Sure then the next question was "what's addiction" . . . . lol . . . Nothing open ended there??? Which went into stories about cigarettes and other addictions. All people avoiding deeper connections is the addiction programmed by the TV set. No one wants to feel and think, they are programmed to let the TV do everything for them . . . lol . . . That's what $3 million commercials do . . . get you addicted to Lazy Affluenza . . . lol. . . Go rent The Corporation movie. Course we all know people addicted to Soap Opera's or addicted to "law and order" . . .
Oh Tuesday someone said she hadn't ever missed an episode of "All My Children" in the hundred years it's been on the TV . . . . video-taping the ones she missed... lol... OH and I already have said about my brothers are both addicted to video-games. I think I offended someone back then, since Mark is supported by his wife so he can play games 24-7 and Scob has my dad paying for his similar addiction.

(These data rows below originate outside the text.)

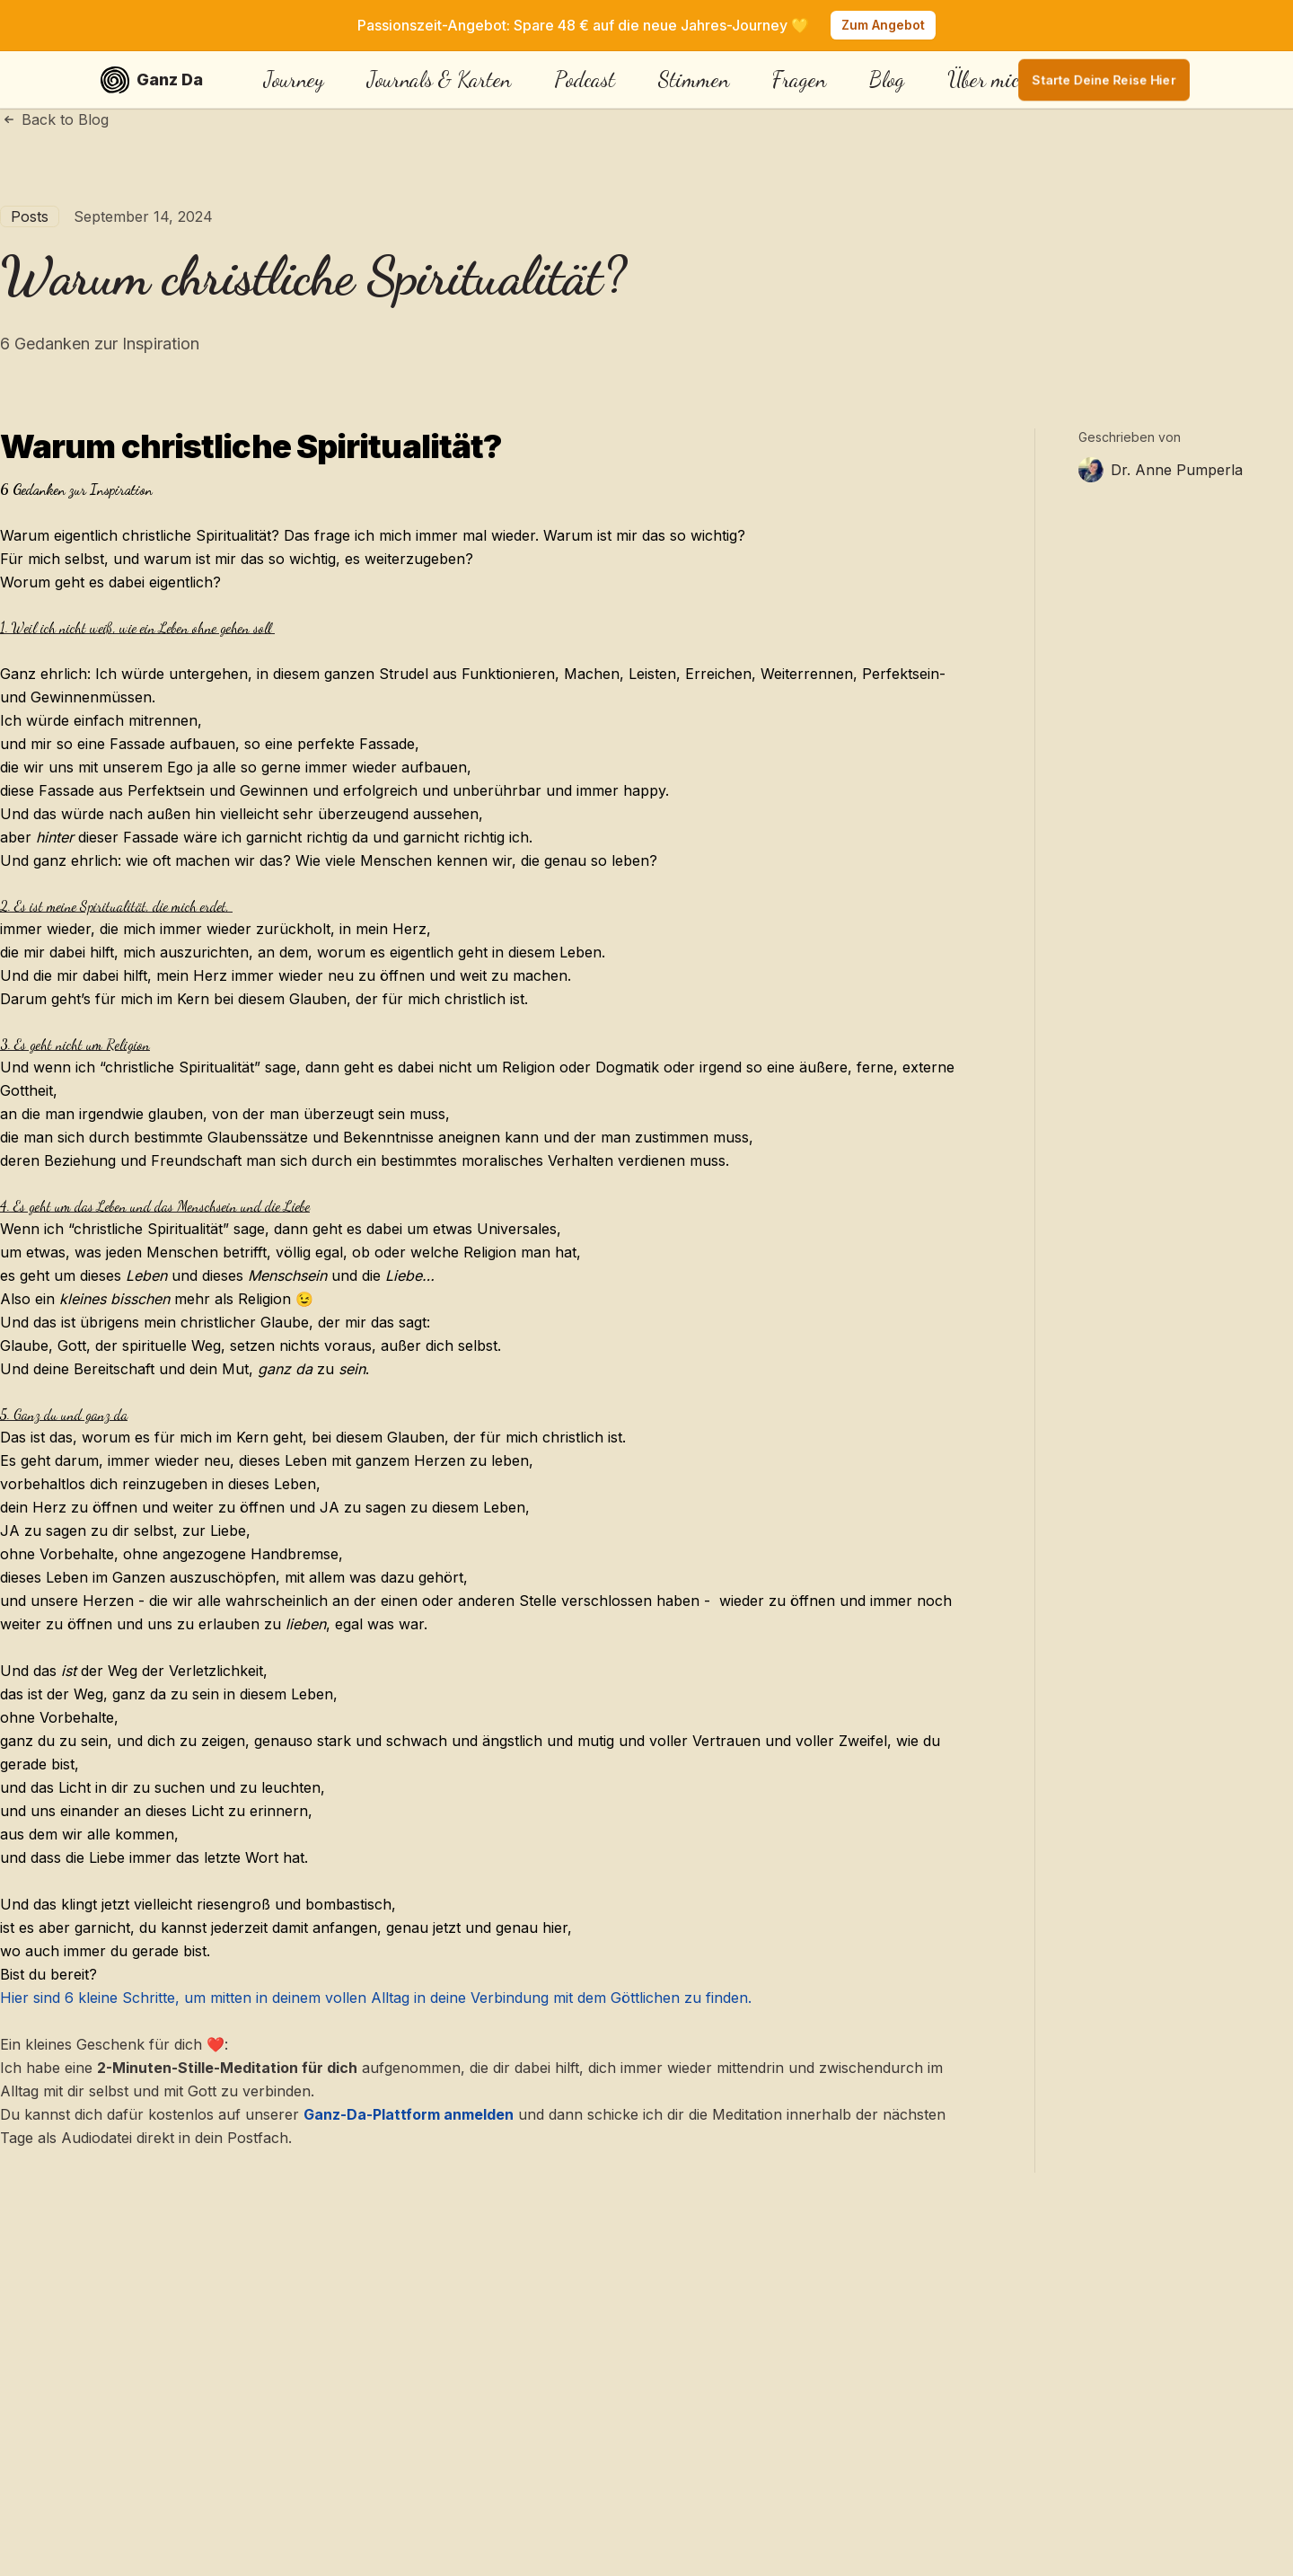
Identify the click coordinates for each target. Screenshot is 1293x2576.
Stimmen (693, 79)
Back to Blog (54, 119)
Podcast (584, 79)
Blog (886, 79)
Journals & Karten (439, 79)
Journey (294, 79)
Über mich (988, 79)
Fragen (799, 79)
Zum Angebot (883, 24)
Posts (29, 216)
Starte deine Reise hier (1104, 79)
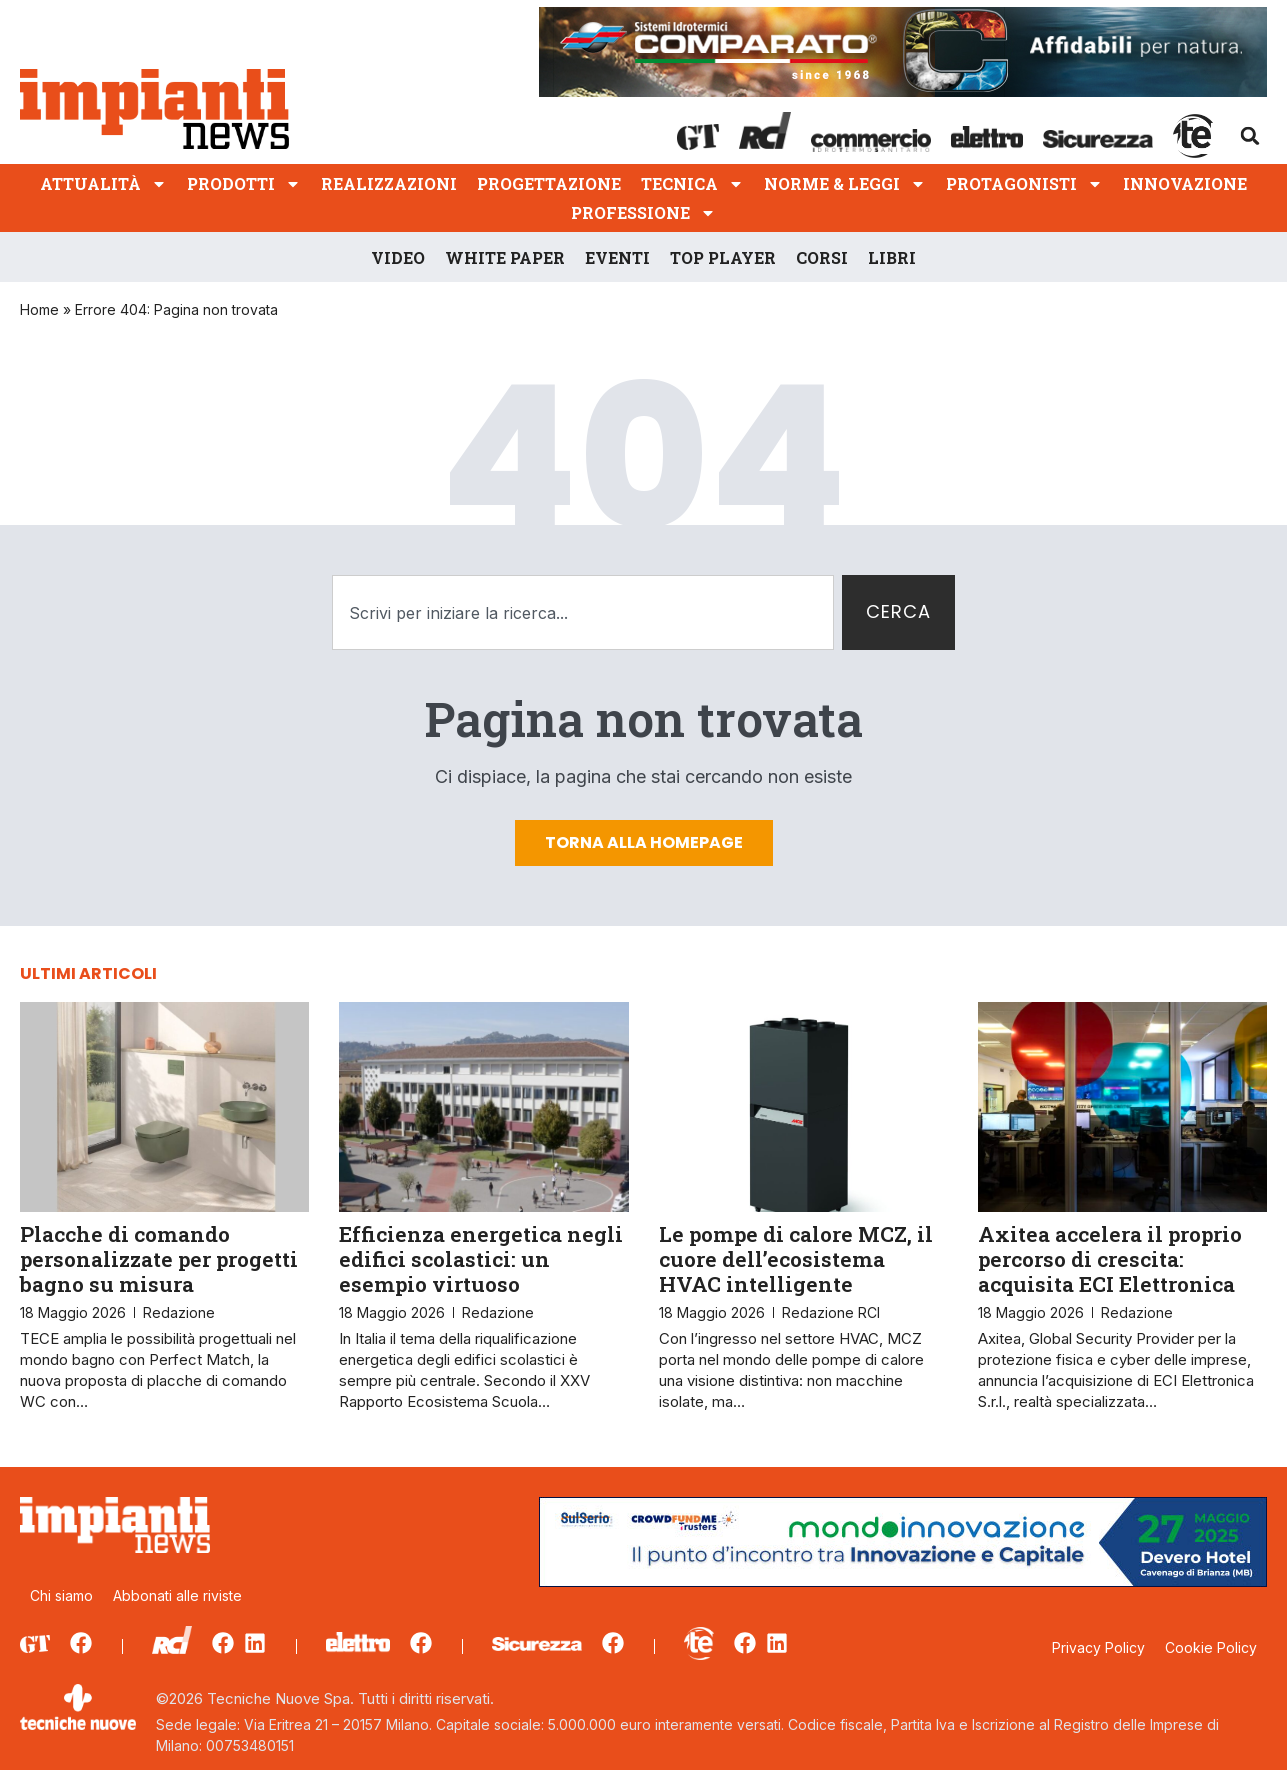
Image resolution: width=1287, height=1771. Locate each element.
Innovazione (1185, 183)
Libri (892, 257)
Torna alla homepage (644, 842)
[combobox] (583, 612)
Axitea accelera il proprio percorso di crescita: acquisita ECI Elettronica (1110, 1259)
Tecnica (692, 183)
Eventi (617, 257)
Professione (643, 212)
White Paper (505, 257)
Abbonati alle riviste (177, 1595)
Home (39, 309)
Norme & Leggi (845, 183)
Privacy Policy (1098, 1647)
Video (398, 257)
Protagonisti (1024, 183)
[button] (1250, 136)
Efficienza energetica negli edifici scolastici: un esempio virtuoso (481, 1259)
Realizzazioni (389, 183)
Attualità (103, 183)
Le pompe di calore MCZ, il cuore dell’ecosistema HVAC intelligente (796, 1259)
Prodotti (244, 183)
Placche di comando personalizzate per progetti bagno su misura (159, 1259)
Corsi (822, 257)
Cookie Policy (1211, 1647)
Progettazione (549, 183)
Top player (723, 257)
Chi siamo (61, 1595)
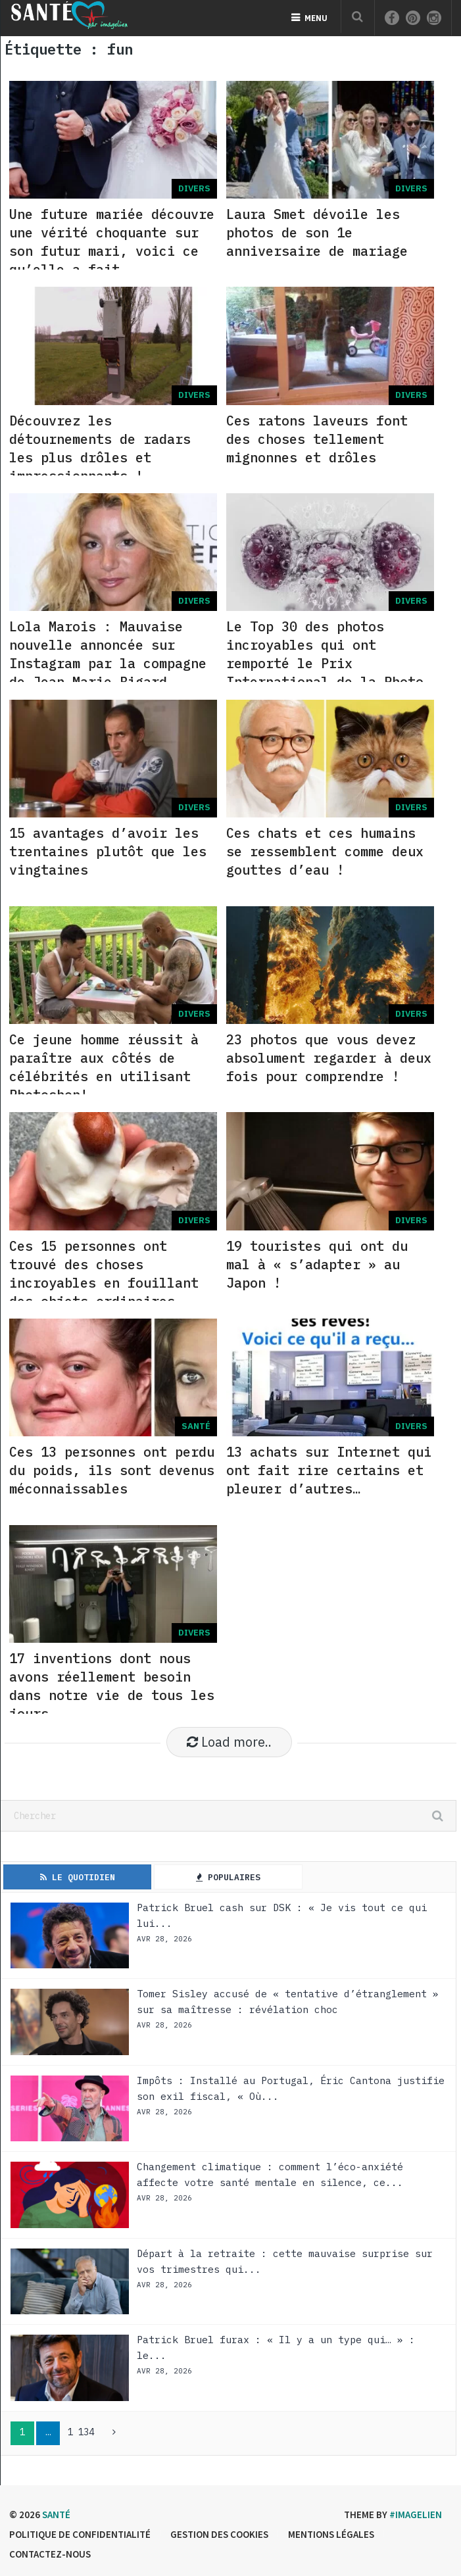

Both would be doctors or astronauts if they had studied with the effort they put into video-games . . . . wasting time on useless "personal comfort" like the TV tells them they are supposed to. . . while as astronauts they could own and build real video-games. . . lol. . . But I'm digressing again . . . It's getting late now . . . I need to sleep
I Love You Dearest Loving Lord Jesus Christ. Thanks for these lessons today. . . I wish others could avoid fear and anger to find their own lessons underneath. . . Please Lead us all to your Light! Amen.